Greek word-formation can be subdivided in two main domains, derivation and composition. Both domains are in general comparatively stable diachronically, as Greek is a remarkably conservative language from a morphological point of view, mainly due to the fact that there is no phonological erosion at the end of the word, which would have destroyed inflectional and derivational suffixes as has happened in most Indo-European languages. An additional factor is the long diglossic history of the language, which has led to the retention of archaic derivational and compounding patterns.
In a similar vein, the diachronic prestige of AG and its influence on European civilization (and thence, European languages) has caused the re-importation of much AG word formation material into MG through borrowing: the so-called “neoclassical” suffixes and neoclassical compounds fit easily into MG and contribute to its overall conservative morphological outlook.
Τhe morphological make-up of Greek words is diachronically stable. They consist of roots (bearers of the main lexical meaning of the word) + derivational suffixes and/or prefixes + inflectional suffixes. The combination of root + affix gives the stem, which is available for further derivational processes, i.e. affixation of additional derivational suffixes. One may therefore distinguish between simple and complex stems. — Angela Ralli
General Rules: The most general rule of Greek word formation is that most derivation and inflection involves suffixes and/or vowel change (usually referred to as “ablaut” or “gradation”). Inflectional suffixes are well-illustrated above; an inflectional use of ablaut is seen in aorist elip-on ‘I left’ vs. present leip-o, and a derivational use inpetomai ‘I fly’ vs. frequentative potaomai ‘I fly hither and thither’. An example of a derivational suffix is seen in attik-iz-o ‘speak Attic’, dor-iz-o ‘speak Doric’, hellen-iz-o ‘speak Greek’, where the (very common) suffix -iz- derives verbs from nominal bases. There is, however, one inflectional prefix, the so-called “augment” which occurs with past tense forms (imperfect, aorist, pluperfect); with most consonant-initial verbs it has the form e-, as in egraphon, egrapsa, egegraphe in Table 7; contractions with vowel-initial verbs give different results for the “augmented” forms. There are also a few infixes, as in the present stem la-m-b-vs. aorist stem lab- ‘take’. Also, reduplication figures in the formation of the perfect, as in gegrapha in Table 7. In derivation, there is the wide use of lexical (content) prefixes, sometimes referred to as “preverbs”, to alter or add to the basic meaning of a root, as in grapho ‘I write’ versus kata-grapho’I register’ (literally “I write down”) versus hupo-grapho ‘I write under’ (cf. hupo ‘under’), etc. Finally, Greek makes extensive use of compounding to create new words, generally involving stems as first members, including noun-noun compounds (e.g. khoro-didaskalos ‘chorus-teacher’), verb-noun compounds (e.g. terpsi-noos ‘soul-delighting’, literally “delighting soul”), and exocentric compounds (e.g. kako-daimon ‘ill-fated’, literally “having a bad fate”), among others.
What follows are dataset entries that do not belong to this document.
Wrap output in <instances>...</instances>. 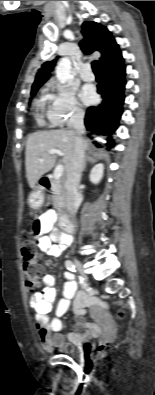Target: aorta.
Returning <instances> with one entry per match:
<instances>
[{"instance_id":"aorta-1","label":"aorta","mask_w":155,"mask_h":395,"mask_svg":"<svg viewBox=\"0 0 155 395\" xmlns=\"http://www.w3.org/2000/svg\"><path fill=\"white\" fill-rule=\"evenodd\" d=\"M56 77L60 83H66L71 78V61L68 57L62 58L55 69Z\"/></svg>"}]
</instances>
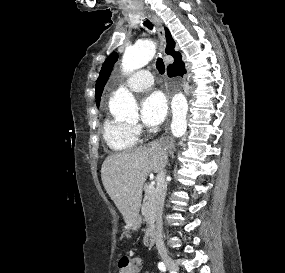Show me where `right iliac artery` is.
<instances>
[{"mask_svg":"<svg viewBox=\"0 0 285 273\" xmlns=\"http://www.w3.org/2000/svg\"><path fill=\"white\" fill-rule=\"evenodd\" d=\"M158 268L160 271L165 272L166 271V266L163 262L158 263Z\"/></svg>","mask_w":285,"mask_h":273,"instance_id":"right-iliac-artery-1","label":"right iliac artery"}]
</instances>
Other Information: Several changes in morphological categories took place between Classical Greek and Hellenistic Greek. In both the noun and the verb, dual number became increasingly restricted in use, and ultimately was lost. In the noun, the dative case was being replaced in Hellenistic times by various prepositional alternatives and in some functions by the genitive case. In the verb, the optative mood was increasingly on the wane, partly the result of sound changes that led to partial homophony, in several forms in the paradigm, with the subjunctive and, less so, with the indicative). Similarly, the various forms of the perfect (present perfect, pluperfect, and future perfect) were used less and less, eventually being lost. In a change that affected both the morphology and the syntax, the infinitive began to give way in this period to finite subordinate clause substitutes. There were also several changes in the actual form of grammatical endings, due to sound changes and analogical changes within the various systems of endings.